The PostGIS spatial index is based on a R-tree structure, which naturally tries to split nodes into children that have minimized overlap. As the index is built, it automatically tries to conform to the distribution of the data, with more nodes in dense data areas and fewer in sparse areas.
So problem solved, right?
Well no! Because the index is structuring itself based on the inputs it receives, the order of inputs, particularly the early inputs, can have a strong effect on the quality of the final index.
Sorted vs Random Inputs
For example, here's a table of roads.
CREATE EXTENSION postgis; \i roads.sql CREATE TABLE roads_sorted AS SELECT * FROM roads ORDER BY geom; CREATE INDEX roads_sorted_idx ON roads_sorted USING GIST (geom);
If we order the roads in a Hilbert curve (which is the default sort order for
geometry) we get a table that is highly spatially autocorrelated.
And then if we visualize the top two levels of the index (using gevel, we can see how the pages look.
This is not actually a terrible tree!
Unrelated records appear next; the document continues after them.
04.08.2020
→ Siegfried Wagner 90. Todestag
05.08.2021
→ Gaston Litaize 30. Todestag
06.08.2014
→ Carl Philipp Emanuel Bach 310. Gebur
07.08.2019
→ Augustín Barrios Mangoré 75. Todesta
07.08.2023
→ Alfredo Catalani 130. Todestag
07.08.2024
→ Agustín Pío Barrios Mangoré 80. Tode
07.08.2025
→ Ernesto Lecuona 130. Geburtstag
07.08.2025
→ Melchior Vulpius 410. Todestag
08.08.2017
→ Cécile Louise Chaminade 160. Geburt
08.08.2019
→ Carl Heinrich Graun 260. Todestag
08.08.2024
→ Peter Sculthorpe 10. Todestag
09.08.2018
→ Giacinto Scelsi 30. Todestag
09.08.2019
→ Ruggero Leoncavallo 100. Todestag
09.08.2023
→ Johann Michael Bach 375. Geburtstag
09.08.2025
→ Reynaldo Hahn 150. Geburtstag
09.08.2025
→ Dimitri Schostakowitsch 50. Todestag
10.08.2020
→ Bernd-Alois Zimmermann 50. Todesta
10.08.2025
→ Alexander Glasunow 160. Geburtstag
Mostly the nodes don't have a lot of overlap, but the shape of the level one pages (the dotted lines) isn't great, and there's some stretching, both vertically and horizontally.
Now, take the same data and randomize it.
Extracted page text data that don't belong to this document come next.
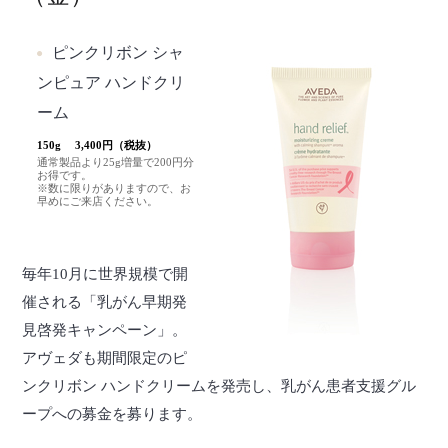
ピンクリボン シャ
ンピュア ハンドクリ
ーム
150g 3,400円（税抜）
通常製品より25g増量で200円分
お得です。
※数に限りがありますので、お
早めにご来店ください。
毎年10月に世界規模で開
催される「乳がん早期発
見啓発キャンペーン」。
アヴェダも期間限定のピ
ンクリボン ハンドクリームを発売し、乳がん患者支援グル
ープへの募金を募ります。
CREATE TABLE roads_random AS SELECT * FROM roads ORDER BY random(); CREATE INDEX roads_random_idx ON roads_random USING GIST (geom);
The table now has no spatial correlation at all.
And then if we visualize the top two levels of the index, we can see how the pages look.
The level one nodes are definitely better, but it's hard to see how much better the level two nodes are until you zoom in.
Here's the level one nodes from sorted input.
And here's the level one nodes from randomized input.
The nodes for the index built from randomized inputs are just much more nicely arranged to cover the area with minimized overlap.
So it's pretty. So what?
Different Trees, Different Performance
In fact, a pretty index performs faster than an ugly one.
To test, we will run a self-join of the table on itself. The query plan is a nested loop join, and the table is 92K records long, so that's 92K index lookups.
# SELECT count(*) FROM roads_sorted a, roads_sorted b WHERE a.geom && b.geom; count -------- 505806 (1 row) Time: 5229.205 ms (00:05.229) # SELECT count(*) FROM roads_random a, roads_random b WHERE a.geom && b.geom; count -------- 505806 (1 row) Time: 4629.745 ms (00:04.630)
So querying on the slightly prettier index is 11% faster.
In general, spatial indexes will end up with a better shape if seeded with randomized inputs. We found the same effect in our in-memory K-D trees, and addressed it both with bulk randomization, and a more clever pre-seeding approach.
- Spatial indexes are sensitive to the order of inputs, in particular highly correlated inputs will result in poorly balanced trees and/or poorly arranged trees.
- Pre-ordering your rows randomly will result in a more balanced tree and measurable improvements in query performance.